Both the projects to set their standards and to choose what implement and how but we could have a "standard" [x]Harbour syntax.
C compilers are often very different but there sth we call C language.
Everyone will choose if writing standard code or use extensions.
Clearly what today an "extension" tomorrow can be standard
Harbour want replicate exact Clipper behavior.
Harbour document all hidden behavior making many tests with Clipper to imagine general rules used in the original code. Then I'm coding and for this I usually need much less time then for tests. The final results should be very simple because I do not believe that in Clipper someone intentionally hard coded exceptions.
The exceptions are results of some design decisions.

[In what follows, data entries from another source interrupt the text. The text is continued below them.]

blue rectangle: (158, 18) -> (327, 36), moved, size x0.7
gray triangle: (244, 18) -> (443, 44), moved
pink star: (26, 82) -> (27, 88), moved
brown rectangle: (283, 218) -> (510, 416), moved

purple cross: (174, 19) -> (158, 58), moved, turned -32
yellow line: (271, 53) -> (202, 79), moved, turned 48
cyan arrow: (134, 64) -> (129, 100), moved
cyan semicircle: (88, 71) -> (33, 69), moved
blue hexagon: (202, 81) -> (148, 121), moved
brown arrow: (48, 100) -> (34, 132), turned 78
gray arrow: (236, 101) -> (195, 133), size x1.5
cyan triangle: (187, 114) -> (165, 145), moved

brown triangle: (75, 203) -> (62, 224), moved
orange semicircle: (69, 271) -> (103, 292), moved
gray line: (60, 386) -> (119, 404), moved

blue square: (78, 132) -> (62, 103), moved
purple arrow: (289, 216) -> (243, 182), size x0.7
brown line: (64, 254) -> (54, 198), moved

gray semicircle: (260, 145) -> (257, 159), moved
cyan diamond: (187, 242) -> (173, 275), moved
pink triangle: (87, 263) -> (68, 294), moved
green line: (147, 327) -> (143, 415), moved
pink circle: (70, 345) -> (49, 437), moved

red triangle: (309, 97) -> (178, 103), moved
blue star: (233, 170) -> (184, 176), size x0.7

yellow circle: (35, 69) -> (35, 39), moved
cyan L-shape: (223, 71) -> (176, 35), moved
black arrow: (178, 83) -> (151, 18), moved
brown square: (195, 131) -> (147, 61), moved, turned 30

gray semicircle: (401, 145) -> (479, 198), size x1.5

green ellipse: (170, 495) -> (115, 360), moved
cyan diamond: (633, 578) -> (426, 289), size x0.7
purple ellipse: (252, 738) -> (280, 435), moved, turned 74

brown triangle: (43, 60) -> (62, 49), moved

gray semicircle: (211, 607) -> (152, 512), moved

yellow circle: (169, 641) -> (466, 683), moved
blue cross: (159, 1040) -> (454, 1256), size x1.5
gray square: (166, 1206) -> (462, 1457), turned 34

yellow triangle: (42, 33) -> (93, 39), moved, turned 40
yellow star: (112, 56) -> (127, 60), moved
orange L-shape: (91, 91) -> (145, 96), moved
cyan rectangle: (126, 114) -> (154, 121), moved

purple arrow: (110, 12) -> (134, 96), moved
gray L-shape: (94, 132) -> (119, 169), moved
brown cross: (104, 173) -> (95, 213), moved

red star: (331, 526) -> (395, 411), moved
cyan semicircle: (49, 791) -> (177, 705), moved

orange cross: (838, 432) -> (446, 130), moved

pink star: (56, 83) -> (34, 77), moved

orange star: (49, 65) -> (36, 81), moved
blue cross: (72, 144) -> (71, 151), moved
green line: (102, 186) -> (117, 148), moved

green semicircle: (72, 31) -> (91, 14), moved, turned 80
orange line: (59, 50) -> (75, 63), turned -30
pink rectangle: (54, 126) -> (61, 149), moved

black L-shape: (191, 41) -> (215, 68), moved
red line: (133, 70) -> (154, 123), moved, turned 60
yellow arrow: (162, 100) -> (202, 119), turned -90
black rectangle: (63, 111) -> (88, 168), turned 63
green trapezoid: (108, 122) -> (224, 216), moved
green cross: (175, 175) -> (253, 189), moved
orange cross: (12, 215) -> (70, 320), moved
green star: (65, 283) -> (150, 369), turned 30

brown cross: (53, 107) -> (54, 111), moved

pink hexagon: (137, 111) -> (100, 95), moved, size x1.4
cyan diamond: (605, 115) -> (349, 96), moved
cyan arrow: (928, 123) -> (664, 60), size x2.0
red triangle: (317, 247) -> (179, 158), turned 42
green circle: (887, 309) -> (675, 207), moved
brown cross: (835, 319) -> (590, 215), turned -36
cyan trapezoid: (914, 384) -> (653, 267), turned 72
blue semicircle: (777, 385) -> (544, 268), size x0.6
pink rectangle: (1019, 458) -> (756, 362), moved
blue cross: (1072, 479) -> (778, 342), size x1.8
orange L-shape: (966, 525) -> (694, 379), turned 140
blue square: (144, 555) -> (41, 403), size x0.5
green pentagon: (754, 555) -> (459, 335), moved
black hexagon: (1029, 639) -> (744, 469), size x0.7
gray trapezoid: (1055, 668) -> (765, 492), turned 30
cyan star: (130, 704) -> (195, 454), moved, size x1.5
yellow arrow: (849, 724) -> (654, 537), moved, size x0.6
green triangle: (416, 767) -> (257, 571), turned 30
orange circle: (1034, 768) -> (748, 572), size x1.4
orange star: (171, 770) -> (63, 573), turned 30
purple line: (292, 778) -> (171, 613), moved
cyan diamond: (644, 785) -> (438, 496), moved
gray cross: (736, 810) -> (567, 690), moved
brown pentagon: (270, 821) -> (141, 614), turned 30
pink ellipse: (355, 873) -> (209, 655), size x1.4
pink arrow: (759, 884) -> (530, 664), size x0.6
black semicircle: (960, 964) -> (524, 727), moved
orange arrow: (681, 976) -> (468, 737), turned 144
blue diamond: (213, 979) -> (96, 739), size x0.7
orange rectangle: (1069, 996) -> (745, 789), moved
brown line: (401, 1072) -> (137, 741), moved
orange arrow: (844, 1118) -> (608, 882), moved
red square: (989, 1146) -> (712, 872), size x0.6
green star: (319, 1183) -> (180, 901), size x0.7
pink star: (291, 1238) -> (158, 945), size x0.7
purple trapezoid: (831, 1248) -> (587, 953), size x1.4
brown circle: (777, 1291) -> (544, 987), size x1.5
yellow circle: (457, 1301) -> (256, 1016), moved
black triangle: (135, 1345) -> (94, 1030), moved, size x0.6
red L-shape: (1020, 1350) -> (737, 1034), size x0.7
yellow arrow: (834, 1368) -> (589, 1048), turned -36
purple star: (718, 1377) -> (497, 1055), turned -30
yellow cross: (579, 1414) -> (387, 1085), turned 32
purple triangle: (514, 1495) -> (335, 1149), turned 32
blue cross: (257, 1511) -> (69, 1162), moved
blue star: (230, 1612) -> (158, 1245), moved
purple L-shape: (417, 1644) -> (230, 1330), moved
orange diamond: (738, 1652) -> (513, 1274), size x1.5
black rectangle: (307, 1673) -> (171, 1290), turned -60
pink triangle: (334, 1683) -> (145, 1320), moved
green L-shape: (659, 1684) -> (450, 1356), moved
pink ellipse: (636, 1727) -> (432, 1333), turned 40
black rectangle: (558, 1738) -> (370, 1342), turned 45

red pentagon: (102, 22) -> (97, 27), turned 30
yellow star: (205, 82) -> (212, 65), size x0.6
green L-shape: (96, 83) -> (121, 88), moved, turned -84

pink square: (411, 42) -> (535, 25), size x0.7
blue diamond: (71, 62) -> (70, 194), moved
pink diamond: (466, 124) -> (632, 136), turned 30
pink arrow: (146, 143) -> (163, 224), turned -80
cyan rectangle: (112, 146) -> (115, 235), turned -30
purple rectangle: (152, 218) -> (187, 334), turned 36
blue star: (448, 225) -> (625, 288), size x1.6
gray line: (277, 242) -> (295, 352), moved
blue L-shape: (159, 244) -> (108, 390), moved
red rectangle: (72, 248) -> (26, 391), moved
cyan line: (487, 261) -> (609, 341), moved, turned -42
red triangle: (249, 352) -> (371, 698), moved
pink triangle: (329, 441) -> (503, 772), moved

If later I have to explicitly hard code some chosen behavior in code I created instead of making some small modification in the algorithm then it means that the testing process was not enough precis and I took wrong decisions so I should repeat the tests. I very seldom decide to fix one special case without trying to understand why it exists in Clipper. Code which have a lot of exceptions is very hard to understand and later update.
 
The Harbour developers have attempted to document all hidden behaviors in the Clipper language and test Harbour-compiled code alongside the same code compiled with Clipper to maintain compatibility.
Harbour project don’t want unusable extension if it break Clipper compatibility.
In xHarbour the Clipper behavior was mixed with some xHarbour extensions and the debug process is much harder then it should be...
Harbour want made a clear separation and keeping the code clean is important
 
The Harbour developers explicitly reject extensions to the language where those extensions would break Clipper compatibility.
Finally Harbour have made most of important modifi decision to rewrite GT and multithread for cover all foundation need.